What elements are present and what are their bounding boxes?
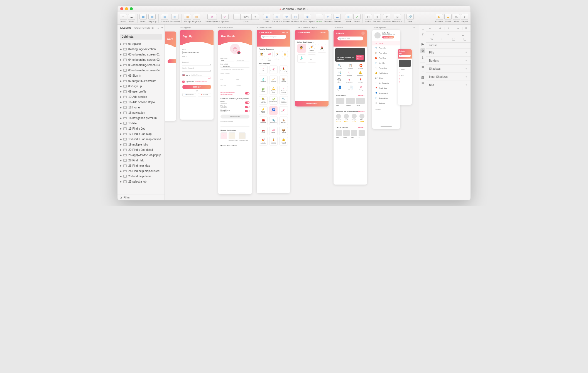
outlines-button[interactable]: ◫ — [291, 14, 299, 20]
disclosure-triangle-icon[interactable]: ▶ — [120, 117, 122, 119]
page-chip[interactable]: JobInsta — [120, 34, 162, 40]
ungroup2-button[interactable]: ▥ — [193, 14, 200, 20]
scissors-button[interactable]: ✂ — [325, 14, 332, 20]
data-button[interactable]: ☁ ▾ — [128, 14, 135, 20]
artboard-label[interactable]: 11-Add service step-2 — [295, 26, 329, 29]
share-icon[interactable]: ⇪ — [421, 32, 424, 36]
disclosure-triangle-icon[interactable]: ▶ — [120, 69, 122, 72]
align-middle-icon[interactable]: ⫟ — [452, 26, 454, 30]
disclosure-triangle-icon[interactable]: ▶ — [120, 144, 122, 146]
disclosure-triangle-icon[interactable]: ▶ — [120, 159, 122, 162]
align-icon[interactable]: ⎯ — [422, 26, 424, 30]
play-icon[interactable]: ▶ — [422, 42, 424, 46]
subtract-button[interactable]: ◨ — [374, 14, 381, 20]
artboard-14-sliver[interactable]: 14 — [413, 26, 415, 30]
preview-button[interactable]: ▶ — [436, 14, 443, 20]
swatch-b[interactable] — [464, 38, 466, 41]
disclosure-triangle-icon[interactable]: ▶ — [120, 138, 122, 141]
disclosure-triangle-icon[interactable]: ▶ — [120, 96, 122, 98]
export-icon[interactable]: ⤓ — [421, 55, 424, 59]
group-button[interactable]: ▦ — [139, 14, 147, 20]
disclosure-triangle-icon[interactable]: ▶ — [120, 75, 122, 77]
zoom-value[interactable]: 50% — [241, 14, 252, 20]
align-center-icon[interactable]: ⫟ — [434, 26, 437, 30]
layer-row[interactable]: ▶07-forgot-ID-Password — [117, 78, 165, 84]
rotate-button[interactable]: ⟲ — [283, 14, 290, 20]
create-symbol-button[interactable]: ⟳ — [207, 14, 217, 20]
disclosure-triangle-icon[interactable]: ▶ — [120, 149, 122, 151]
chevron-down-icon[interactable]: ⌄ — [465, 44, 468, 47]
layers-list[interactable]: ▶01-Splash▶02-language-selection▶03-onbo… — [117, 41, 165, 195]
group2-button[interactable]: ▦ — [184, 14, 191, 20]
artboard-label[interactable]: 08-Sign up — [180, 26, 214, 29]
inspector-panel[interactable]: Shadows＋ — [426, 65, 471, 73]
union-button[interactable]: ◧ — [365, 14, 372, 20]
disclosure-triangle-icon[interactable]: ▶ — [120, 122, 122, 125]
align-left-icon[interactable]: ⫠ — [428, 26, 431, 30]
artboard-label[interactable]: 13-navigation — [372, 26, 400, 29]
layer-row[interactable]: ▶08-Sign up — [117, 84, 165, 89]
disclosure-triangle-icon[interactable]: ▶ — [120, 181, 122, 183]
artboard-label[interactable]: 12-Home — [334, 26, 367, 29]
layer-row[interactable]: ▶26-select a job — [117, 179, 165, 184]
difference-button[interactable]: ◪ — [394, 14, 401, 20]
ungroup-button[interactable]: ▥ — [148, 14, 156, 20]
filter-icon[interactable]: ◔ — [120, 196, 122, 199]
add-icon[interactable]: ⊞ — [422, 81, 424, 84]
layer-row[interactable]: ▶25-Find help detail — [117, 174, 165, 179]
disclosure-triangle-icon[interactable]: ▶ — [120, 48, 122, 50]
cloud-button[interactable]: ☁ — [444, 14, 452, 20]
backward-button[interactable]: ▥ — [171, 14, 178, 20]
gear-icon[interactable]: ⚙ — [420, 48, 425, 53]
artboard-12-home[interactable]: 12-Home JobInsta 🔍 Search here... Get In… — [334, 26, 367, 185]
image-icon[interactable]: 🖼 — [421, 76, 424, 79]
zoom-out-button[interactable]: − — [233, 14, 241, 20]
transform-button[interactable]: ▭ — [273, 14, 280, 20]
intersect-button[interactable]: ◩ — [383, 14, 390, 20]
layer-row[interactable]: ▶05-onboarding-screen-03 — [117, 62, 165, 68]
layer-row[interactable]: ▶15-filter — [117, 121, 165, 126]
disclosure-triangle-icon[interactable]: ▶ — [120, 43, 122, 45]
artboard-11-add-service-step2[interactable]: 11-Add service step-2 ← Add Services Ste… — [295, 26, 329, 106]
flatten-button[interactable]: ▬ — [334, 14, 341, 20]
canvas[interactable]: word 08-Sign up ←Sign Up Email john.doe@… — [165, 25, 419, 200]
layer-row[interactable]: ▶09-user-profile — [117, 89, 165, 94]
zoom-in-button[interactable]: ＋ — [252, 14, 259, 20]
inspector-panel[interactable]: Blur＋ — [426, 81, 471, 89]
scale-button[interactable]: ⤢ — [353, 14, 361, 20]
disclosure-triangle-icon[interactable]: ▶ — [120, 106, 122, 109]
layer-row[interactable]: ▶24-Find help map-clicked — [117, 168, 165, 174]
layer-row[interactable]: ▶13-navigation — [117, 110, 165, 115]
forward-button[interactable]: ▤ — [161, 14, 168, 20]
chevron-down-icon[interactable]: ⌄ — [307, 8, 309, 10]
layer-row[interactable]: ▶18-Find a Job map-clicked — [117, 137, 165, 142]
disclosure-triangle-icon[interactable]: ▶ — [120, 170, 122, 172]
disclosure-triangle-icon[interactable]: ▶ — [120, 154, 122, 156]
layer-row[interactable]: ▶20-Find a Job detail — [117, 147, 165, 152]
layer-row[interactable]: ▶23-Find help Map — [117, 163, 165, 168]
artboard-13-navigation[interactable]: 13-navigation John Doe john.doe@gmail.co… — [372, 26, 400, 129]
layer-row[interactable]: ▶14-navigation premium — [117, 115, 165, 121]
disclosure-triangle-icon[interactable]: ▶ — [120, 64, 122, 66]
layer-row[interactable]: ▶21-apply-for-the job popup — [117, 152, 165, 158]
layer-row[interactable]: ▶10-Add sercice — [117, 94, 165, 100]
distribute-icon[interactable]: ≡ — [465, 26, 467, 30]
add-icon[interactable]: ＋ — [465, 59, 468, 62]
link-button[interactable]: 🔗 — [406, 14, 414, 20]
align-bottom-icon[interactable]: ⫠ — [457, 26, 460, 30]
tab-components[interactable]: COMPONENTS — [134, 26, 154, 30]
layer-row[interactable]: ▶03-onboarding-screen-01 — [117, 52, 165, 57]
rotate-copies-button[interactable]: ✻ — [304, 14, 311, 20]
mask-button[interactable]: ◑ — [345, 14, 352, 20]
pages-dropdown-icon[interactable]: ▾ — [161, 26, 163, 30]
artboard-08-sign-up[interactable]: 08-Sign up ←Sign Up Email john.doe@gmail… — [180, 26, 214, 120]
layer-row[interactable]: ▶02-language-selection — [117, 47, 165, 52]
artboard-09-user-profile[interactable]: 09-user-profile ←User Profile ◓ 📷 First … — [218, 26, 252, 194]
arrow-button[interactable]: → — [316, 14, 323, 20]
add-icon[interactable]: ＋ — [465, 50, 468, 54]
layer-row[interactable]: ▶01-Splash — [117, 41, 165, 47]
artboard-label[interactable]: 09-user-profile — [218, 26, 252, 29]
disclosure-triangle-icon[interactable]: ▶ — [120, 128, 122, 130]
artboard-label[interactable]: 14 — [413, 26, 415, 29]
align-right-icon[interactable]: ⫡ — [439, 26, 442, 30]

...

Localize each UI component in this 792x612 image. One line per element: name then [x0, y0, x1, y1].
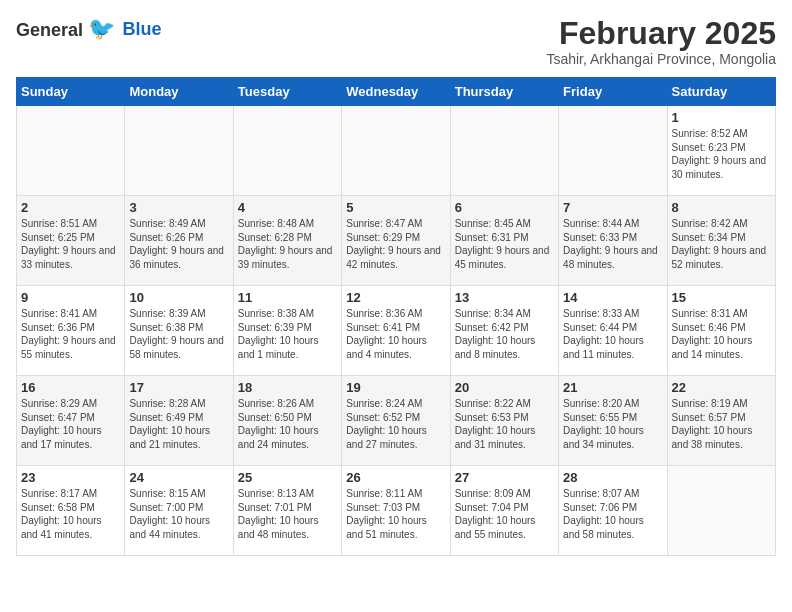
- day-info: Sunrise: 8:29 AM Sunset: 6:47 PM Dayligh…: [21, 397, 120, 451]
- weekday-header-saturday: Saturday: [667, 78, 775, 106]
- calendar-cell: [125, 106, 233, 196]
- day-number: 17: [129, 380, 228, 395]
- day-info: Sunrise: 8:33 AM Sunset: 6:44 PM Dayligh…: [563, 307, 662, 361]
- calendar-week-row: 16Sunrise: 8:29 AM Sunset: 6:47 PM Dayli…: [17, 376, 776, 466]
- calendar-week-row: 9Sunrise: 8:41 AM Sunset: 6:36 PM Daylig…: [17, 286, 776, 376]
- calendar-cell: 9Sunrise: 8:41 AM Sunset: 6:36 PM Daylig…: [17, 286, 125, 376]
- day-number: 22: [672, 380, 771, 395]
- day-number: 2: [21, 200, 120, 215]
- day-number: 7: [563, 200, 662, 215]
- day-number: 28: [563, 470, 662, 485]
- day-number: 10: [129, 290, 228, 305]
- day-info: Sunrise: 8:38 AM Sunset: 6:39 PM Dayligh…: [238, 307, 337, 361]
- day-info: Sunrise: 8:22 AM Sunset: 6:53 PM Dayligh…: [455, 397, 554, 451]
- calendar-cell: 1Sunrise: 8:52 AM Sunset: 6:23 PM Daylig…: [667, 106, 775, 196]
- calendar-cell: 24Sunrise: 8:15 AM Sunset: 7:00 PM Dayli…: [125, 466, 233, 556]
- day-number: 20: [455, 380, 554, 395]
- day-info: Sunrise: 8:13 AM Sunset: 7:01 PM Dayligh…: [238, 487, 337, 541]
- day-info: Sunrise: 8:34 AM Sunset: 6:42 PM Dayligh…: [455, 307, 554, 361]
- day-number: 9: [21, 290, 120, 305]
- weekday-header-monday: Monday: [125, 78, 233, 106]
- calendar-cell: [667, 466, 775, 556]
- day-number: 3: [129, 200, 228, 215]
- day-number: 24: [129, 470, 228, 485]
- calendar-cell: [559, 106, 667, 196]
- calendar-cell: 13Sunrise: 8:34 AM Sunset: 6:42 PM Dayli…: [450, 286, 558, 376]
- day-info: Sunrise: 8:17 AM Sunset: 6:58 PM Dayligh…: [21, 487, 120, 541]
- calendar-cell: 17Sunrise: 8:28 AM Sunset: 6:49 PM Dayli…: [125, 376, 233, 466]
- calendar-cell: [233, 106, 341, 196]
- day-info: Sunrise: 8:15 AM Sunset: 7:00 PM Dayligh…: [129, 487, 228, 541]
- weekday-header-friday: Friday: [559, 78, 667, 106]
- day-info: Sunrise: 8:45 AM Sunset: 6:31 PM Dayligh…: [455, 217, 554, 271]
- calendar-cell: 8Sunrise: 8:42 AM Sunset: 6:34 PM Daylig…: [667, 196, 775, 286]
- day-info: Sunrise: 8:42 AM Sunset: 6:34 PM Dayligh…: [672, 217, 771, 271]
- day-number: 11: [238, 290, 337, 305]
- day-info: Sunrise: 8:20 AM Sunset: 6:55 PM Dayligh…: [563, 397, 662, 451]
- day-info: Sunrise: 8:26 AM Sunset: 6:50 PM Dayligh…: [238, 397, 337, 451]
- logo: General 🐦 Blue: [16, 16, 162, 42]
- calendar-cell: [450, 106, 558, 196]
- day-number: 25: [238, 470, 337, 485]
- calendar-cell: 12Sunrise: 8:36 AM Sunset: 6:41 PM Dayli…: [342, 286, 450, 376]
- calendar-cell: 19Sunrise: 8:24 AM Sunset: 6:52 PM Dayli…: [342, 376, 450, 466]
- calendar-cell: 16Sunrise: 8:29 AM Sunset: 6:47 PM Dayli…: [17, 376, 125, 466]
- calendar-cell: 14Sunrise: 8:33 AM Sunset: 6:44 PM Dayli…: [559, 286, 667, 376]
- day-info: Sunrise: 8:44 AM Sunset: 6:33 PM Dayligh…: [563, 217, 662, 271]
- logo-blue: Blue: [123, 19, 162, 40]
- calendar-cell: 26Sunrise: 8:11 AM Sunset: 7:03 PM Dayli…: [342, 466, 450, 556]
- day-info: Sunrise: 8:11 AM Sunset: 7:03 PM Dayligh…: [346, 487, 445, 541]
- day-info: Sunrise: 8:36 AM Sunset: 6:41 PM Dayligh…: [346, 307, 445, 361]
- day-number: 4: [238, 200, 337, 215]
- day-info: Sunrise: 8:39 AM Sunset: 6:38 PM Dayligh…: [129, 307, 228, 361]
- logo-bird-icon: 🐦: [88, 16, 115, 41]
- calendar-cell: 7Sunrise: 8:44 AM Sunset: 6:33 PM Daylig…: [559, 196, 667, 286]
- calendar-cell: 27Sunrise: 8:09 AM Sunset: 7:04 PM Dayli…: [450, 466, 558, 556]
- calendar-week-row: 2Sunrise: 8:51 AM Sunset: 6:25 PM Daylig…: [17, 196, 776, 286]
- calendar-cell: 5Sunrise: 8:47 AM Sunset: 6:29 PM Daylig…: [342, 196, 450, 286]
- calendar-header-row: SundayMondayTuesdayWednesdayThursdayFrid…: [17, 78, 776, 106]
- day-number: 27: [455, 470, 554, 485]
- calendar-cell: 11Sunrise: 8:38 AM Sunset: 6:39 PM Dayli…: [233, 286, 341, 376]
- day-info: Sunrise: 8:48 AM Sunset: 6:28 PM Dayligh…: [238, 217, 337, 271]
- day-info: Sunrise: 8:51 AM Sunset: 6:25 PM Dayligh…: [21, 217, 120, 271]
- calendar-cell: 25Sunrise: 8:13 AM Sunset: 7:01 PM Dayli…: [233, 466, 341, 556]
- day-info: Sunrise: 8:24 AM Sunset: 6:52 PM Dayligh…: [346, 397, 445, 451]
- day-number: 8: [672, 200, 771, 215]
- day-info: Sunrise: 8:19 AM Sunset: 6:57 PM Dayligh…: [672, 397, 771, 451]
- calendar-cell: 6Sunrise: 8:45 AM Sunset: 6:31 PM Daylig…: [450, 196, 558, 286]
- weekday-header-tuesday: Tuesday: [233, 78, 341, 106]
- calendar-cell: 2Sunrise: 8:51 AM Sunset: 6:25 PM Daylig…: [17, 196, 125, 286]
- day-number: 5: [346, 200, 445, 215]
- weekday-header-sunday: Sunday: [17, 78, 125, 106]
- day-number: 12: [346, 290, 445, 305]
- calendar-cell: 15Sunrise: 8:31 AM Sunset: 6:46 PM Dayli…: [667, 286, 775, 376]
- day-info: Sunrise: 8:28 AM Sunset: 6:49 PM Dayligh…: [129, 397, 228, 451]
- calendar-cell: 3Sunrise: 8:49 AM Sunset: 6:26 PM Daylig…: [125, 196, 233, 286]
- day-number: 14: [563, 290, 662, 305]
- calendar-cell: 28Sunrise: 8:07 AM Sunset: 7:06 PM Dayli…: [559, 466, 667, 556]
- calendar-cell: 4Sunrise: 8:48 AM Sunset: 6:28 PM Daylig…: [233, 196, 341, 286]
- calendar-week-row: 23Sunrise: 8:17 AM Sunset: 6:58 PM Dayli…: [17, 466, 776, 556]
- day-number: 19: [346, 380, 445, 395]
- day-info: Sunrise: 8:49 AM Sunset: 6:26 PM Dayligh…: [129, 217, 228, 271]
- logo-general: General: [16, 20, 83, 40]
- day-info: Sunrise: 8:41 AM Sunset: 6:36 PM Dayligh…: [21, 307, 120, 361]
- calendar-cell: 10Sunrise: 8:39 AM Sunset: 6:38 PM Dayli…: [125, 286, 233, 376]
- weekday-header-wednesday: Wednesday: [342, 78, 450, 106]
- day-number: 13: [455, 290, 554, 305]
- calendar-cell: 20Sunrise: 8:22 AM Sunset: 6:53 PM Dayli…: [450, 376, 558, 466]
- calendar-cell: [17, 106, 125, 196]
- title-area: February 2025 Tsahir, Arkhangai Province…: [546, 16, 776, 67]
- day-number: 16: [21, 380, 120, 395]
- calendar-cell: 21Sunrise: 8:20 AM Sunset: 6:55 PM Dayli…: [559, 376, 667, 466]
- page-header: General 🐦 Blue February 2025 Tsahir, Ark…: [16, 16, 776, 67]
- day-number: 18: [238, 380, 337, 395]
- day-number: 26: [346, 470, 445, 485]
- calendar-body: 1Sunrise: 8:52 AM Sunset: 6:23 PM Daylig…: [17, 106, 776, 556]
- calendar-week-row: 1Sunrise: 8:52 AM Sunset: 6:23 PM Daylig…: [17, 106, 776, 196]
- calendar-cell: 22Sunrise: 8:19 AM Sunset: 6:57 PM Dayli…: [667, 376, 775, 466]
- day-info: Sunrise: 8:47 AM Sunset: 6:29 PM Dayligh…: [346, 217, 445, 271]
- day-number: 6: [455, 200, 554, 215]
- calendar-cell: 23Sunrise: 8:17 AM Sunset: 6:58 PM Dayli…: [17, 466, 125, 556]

EXERCISE = Extract every line above containing the word "gmail".

PROBLEM SOLUTION =
artboard-13-navigation[interactable]: 13-navigation John Doe john.doe@gmail.co… — [372, 26, 400, 129]
artboard-08-sign-up[interactable]: 08-Sign up ←Sign Up Email john.doe@gmail… — [180, 26, 214, 120]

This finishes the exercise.